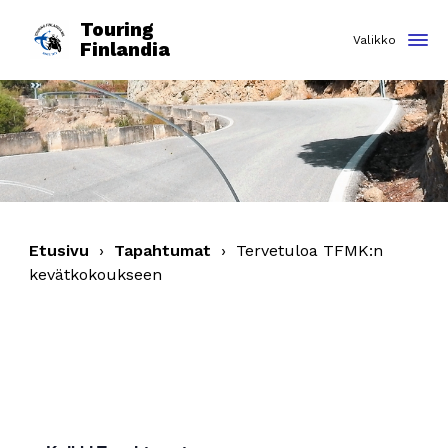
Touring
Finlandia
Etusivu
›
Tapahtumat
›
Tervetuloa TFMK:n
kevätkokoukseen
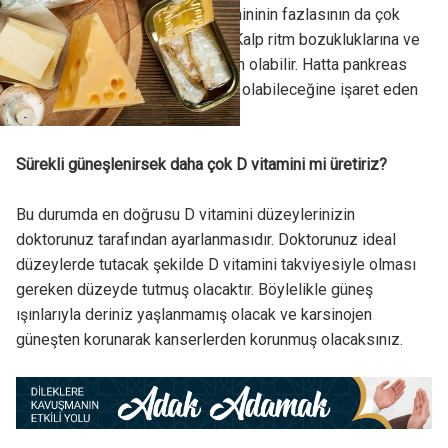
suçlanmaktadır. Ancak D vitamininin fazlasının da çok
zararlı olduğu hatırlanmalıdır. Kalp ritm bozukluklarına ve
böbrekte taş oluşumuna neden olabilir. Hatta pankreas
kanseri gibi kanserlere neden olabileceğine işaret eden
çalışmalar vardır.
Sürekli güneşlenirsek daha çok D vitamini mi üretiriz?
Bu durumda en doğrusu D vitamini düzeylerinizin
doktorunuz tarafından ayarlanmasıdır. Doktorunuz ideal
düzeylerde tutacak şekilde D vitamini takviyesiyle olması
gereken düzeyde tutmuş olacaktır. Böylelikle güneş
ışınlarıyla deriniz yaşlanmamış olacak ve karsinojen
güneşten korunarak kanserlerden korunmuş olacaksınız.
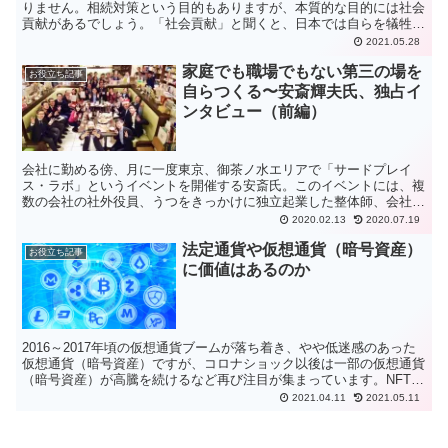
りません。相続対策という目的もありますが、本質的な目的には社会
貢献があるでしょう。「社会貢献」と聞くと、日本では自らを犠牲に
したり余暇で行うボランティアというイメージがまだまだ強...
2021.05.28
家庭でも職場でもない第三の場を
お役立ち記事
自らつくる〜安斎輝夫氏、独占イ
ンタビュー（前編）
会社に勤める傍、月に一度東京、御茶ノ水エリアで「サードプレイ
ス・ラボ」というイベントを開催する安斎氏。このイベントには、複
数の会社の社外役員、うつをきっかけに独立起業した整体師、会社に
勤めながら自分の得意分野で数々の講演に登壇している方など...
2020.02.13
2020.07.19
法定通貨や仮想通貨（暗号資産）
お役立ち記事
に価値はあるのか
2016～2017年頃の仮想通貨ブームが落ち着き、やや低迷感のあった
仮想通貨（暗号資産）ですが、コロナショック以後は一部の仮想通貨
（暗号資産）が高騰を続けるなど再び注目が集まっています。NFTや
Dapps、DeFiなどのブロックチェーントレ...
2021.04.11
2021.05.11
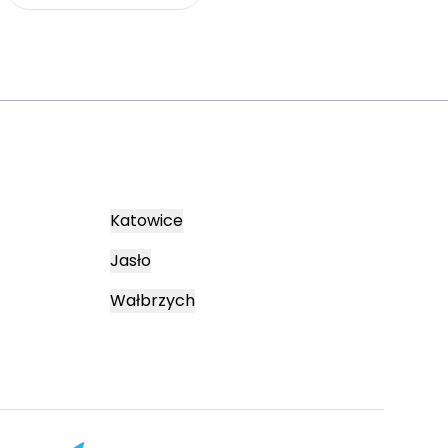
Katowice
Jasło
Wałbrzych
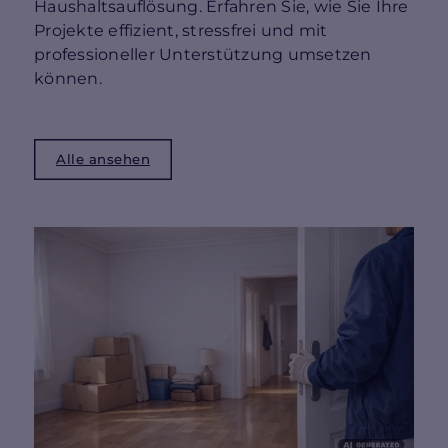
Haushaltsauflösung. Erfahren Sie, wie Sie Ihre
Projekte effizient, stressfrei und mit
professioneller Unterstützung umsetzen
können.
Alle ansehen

============================================================

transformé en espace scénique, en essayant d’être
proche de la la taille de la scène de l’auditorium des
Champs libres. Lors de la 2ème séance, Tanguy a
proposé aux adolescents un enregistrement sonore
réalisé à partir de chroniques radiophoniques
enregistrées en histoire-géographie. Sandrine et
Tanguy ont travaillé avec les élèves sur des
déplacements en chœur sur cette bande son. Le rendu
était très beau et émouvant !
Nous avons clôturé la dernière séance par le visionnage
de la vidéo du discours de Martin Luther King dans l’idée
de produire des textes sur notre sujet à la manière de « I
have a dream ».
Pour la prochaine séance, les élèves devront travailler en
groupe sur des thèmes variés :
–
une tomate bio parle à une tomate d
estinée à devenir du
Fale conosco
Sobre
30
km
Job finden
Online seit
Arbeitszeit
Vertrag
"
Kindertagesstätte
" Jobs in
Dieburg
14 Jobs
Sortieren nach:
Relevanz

============================================================

§ **Work item**:
Take every line from the data that includes the word "élèves".

§ **Solved exercise**:
Tanguy ont travaillé avec les élèves sur des
Pour la prochaine séance, les élèves devront travailler en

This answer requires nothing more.